See the Javadocs for the org.hibernate.context.spi.CurrentSessionContext
interface for a detailed discussion of its contract. It defines a single method,
currentSession()
, by which the implementation is responsible for
tracking the current contextual session. Out-of-the-box, Hibernate comes with three
implementations of this interface:
org.hibernate.context.internal.JTASessionContext
: current sessions
are tracked and scoped by a JTA
transaction. The processing
here is exactly the same as in the older JTA-only approach. See the Javadocs
for details.
org.hibernate.context.internal.ThreadLocalSessionContext
:current
sessions are tracked by thread of execution. See the Javadocs for details.
org.hibernate.context.internal.ManagedSessionContext
: current
sessions are tracked by thread of execution. However, you are responsible to
bind and unbind a Session
instance with static methods
on this class: it does not open, flush, or close a Session
.
The first two implementations provide a "one session - one database transaction" programming
model. This is also known and used as session-per-request. The beginning
and end of a Hibernate session is defined by the duration of a database transaction.

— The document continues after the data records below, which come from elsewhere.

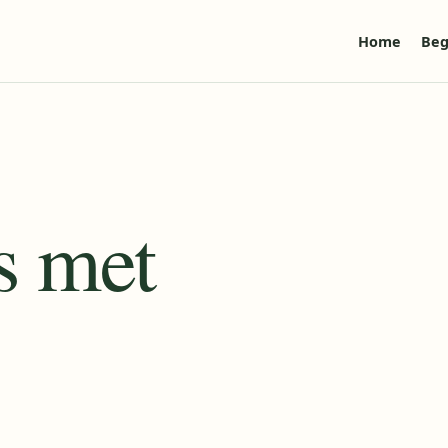
Home
Beg
's met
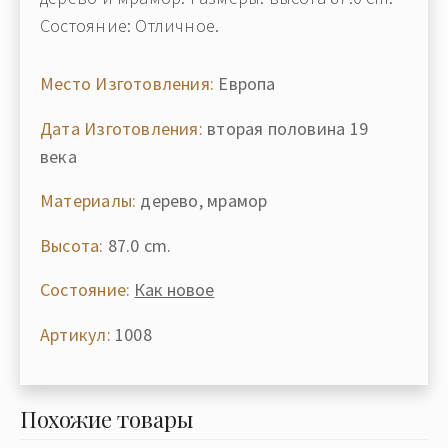
Состояние: Отличное.
Место Изготовления:
Европа
Дата Изготовления:
вторая половина 19
века
Материалы:
дерево, мрамор
Высота:
87.0 cm.
Состояние:
Как новое
Артикул:
1008
Похожие товары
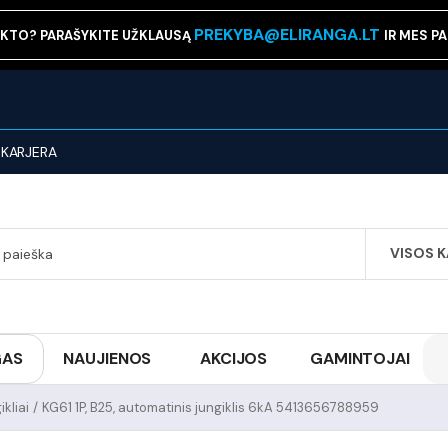
PREKYBA@ELIRANGA.LT
KTO? PARAŠYKITE UŽKLAUSĄ
IR MES P
KARJERA
VISOS 
SEARCH
GAS
NAUJIENOS
AKCIJOS
GAMINTOJAI
kliai
/
KG61 1P, B25, automatinis jungiklis 6kA 5413656788959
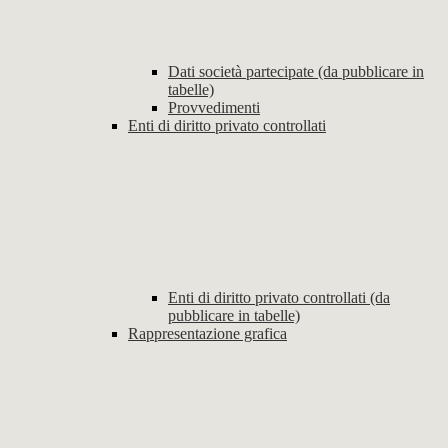
Dati società partecipate (da pubblicare in
tabelle)
Provvedimenti
Enti di diritto privato controllati
Enti di diritto privato controllati (da
pubblicare in tabelle)
Rappresentazione grafica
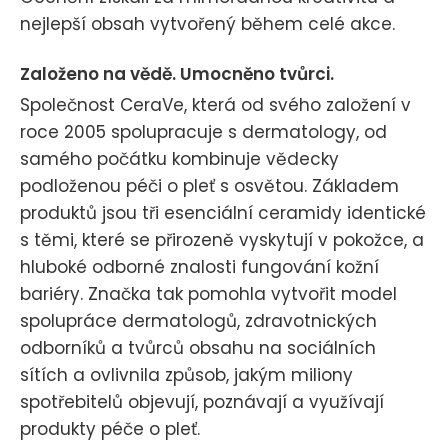
nejlepší obsah vytvořený během celé akce.
Založeno na vědě. Umocněno tvůrci.
Společnost CeraVe, která od svého založení v
roce 2005 spolupracuje s dermatology, od
samého počátku kombinuje vědecky
podloženou péči o pleť s osvětou. Základem
produktů jsou tři esenciální ceramidy identické
s těmi, které se přirozeně vyskytují v pokožce, a
hluboké odborné znalosti fungování kožní
bariéry. Značka tak pomohla vytvořit model
spolupráce dermatologů, zdravotnických
odborníků a tvůrců obsahu na sociálních
sítích a ovlivnila způsob, jakým miliony
spotřebitelů objevují, poznávají a využívají
produkty péče o pleť.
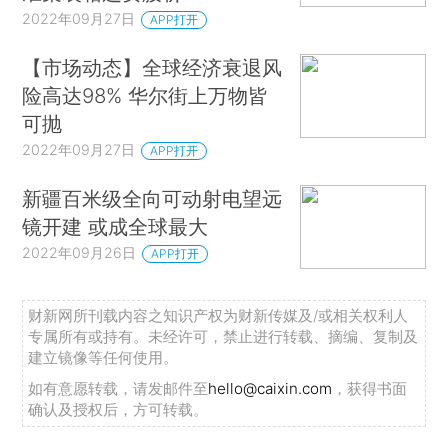
2022年09月27日
APP打开
【市场动态】全球经济衰退风
险高达98% 华尔街上万物皆
可抛
2022年09月27日
APP打开
新疆百米级全向可动射电望远
镜开建 或成全球最大
2022年09月26日
APP打开
财新网所刊载内容之知识产权为财新传媒及/或相关权利人
专属所有或持有。未经许可，禁止进行转载、摘编、复制及
建立镜像等任何使用。
如有意愿转载，请发邮件至
hello@caixin.com
，获得书面
确认及授权后，方可转载。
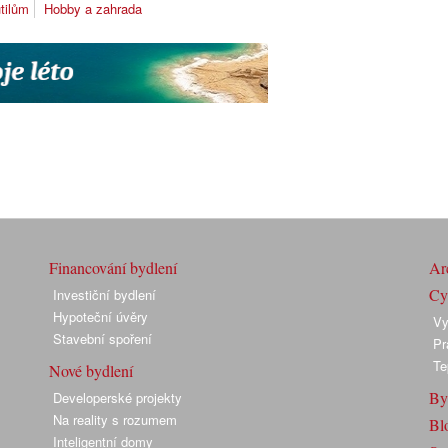
tilům
Hobby a zahrada
Financování bydlení
Arc
Cyk
Investiční bydlení
Hypoteční úvěry
Vy
Stavební spoření
Pr
Te
Nové bydlení
By
Developerské projekty
Na reality s rozumem
Bl
Inteligentní domy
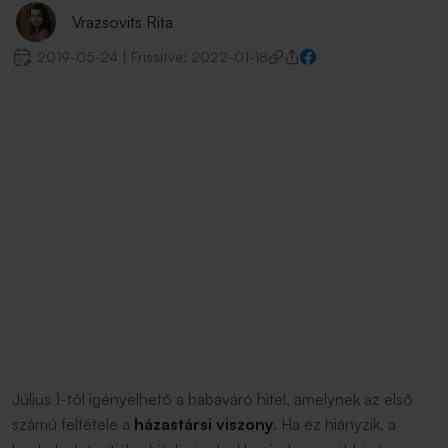
Vrazsovits Rita
2019-05-24
|
Frissítve:
2022-01-18
Július 1-től igényelhető a babaváró hitel, amelynek az első
számú feltétele a
házastársi viszony
. Ha ez hiányzik, a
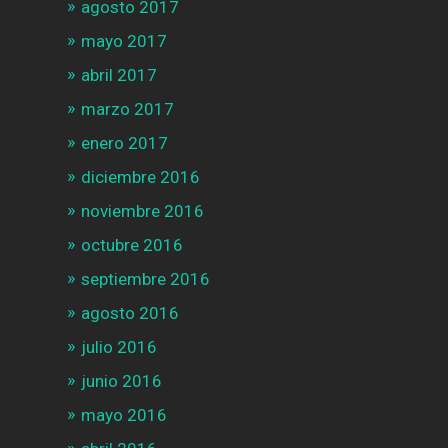
agosto 2017
mayo 2017
abril 2017
marzo 2017
enero 2017
diciembre 2016
noviembre 2016
octubre 2016
septiembre 2016
agosto 2016
julio 2016
junio 2016
mayo 2016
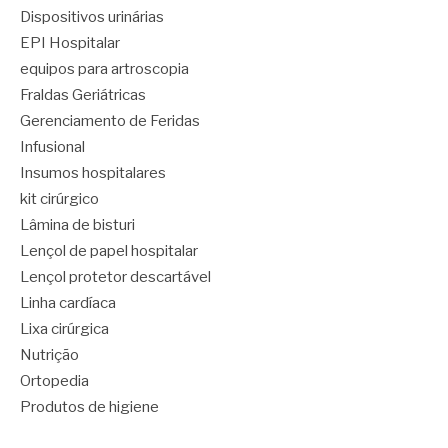
Dispositivos urinárias
EPI Hospitalar
equipos para artroscopia
Fraldas Geriátricas
Gerenciamento de Feridas
Infusional
Insumos hospitalares
kit cirúrgico
Lâmina de bisturi
Lençol de papel hospitalar
Lençol protetor descartável
Linha cardíaca
Lixa cirúrgica
Nutrição
Ortopedia
Produtos de higiene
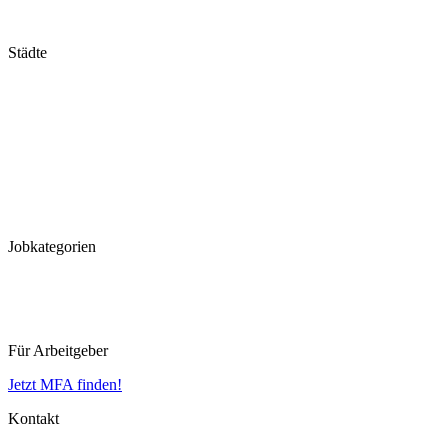
Schleswig-Holstein
Thüringen
Städte
Stuttgart
München
Frankfurt
Hannover
Düsseldorf
Köln
Koblenz
Leipzig
Jobkategorien
MFA
MTLA
MTRA
Für Arbeitgeber
Jetzt MFA finden!
Kontakt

If you use programmatic transaction demarcation in plain JSE without JTA, you are advised to
use the Hibernate Transaction
API to hide the underlying transaction system
from your code. If you use JTA, you can utilize the JTA interfaces to demarcate transactions. If you
execute in an EJB container that supports CMT, transaction boundaries are defined declaratively
and you do not need any transaction or session demarcation operations in your code.
Refer to Chapter 13, Transactions and Concurrency for more information and code examples.
The hibernate.current_session_context_class
configuration parameter
defines which org.hibernate.context.spi.CurrentSessionContext
implementation
should be used. For backwards compatibility, if this configuration parameter is not set
but a org.hibernate.transaction.TransactionManagerLookup
is configured,
Hibernate will use the org.hibernate.context.internal.JTASessionContext
.
Typically, the value of this parameter would just name the implementation class to
use. For the three out-of-the-box implementations, however, there are three corresponding
short names: "jta", "thread", and "managed".